Mit dem Namen Chopin war der Name des Pianisten in der Folge auch eng verknüpft, obwohl Brailowsky von Bach bis zu zeitgenössischen Werken über ein eminentes Repertoire verfügte. Seine US-amerikanischen Konzertreisen, die ihn ab 1924 wiederholt von Küste zu Küste führten, wurde zu Sensationen. In der Spielzeit 1946/46 schlugen Brailowskys Recitals alle Kassenrekorde in New York.

Üppige Konzertprogramme

Der integrale Chopin-Zyklus stand über die Jahre hin immer wieder auf dem Programm, zuletzt 1960 noch einmal in Paris und Brüssel. Berühmt wurde der Künstler auch für ausladende Programmfolgen. Liszts Transzendente Etüden, der Zyklus gilt heutzutage als abendfüllend, war bei Brailowsky stets eine Konzert-Hälfte . . .

1967 zog sich Alexander Brailowsky mit einem Programm in der New Yorker Carnegie Hall von den internationalen Podien zurück. Er starb am 25. April 1976.

Aufnahmen

In Berlin entstanden 1928 Brailowskys erste Schellack-Aufnahmen für Polydor. Mit Julius Prüwer und den Berliner Philharmonikern realisierte er die weltweit erste Aufnahme von Chopins E-Moll-Klavierkonzert. Einige wenige Studiositzungen absolvierte er nach 1938 für HMV in London, ehe die dauerhafte Zusammenarbeit mit RCA Victor, die bis in den späten Fünfzigerjahre eine reiche Ernte einbrachte. Die spätesten Studioaufnahmen entstanden für American Columbia 1961.

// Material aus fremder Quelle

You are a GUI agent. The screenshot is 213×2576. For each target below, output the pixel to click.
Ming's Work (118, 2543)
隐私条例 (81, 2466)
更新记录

In Brailowskys Spiel herrscht durchwegs eine kristalline Klarheit, die anfangs oft irritierend wirken mag, denn es scheint die analytische pianistische Brillanz über jeglichem Ausdruckswillen zu stehen. Doch entfaltet Brailowskys Kunst für den geduldigen Hörer einen eigenen Zauber, wenn er sich Zeit nimmt, zu erlauschen, was zwischen den Zeilen mitschwingt - vom verschmitzten, wenn auch melancholisch umflorten Humor in mancher Chopin-Mazurka bis zu dämonischer Leidenschaft bei Liszt, dessen Totentanz Brailowsky Anfang der Fünfzigerjahre mit Fritz Reiner atemberaubend für Schallplatten realisiert hat.

Der »moderne« Pianist«

Schon 1936 befand eine Wiener Rezensentin nach dem ersten Abend Brailowskys im Großen Musikvereinssaal:
Brailowsky hat ein romantisches Klavier-Programm gewählt, hat Klavierkonzerte von Chopin und Tschaikowsky und den Lisztschen »Totentanz« vorgetragen, ist aber kein Romantiker. Er ist moderner Klavierspieler, sehr elegant, sehr präzis, der Mann eines stählernen Rhythmus, einer geistreichen Klarheit, kein Träumer und kein Schwärmer.
Offenbar fanden die Zeitgenossen schon die äußere Erscheinung Brailowskys höchst zeitgemäß. »Der Tag« schrieb 1935 über den Stil des Pianisten:
Er hat nicht, wie die Konzertpianisten der Liszt-Schule, romantische Allüren, trägt nicht romantische Locken, sieht nicht im geringsten verträumt oder versponnen aus, sondern kommt, wie aus einem modernen Modejournal, aufs Podium und sieht aus ein ein Attaché oder ein Tanzlöwe. ... Er fuhr in den Schumannschen Wald auf einer glatten Automobilstraße und in den Traum im eleganten Acht-Zylinder ... ein interessanter Künstler aus einer Zeit, in der Träume unmodern geworden sind.
Umso bemerkenswerter, welche Wirkung Brailowskys Spiel offenbar auf seine Hörer ausübte. Der Wiener Rezenent eines Chopin-Abends im November 1937 bemerkte während des langsamen Satzes der b-Moll-Sonate
lange Reihen von Gesichtern ..., auf denen der Ausdruck hypnotischer Entrücktheit lag.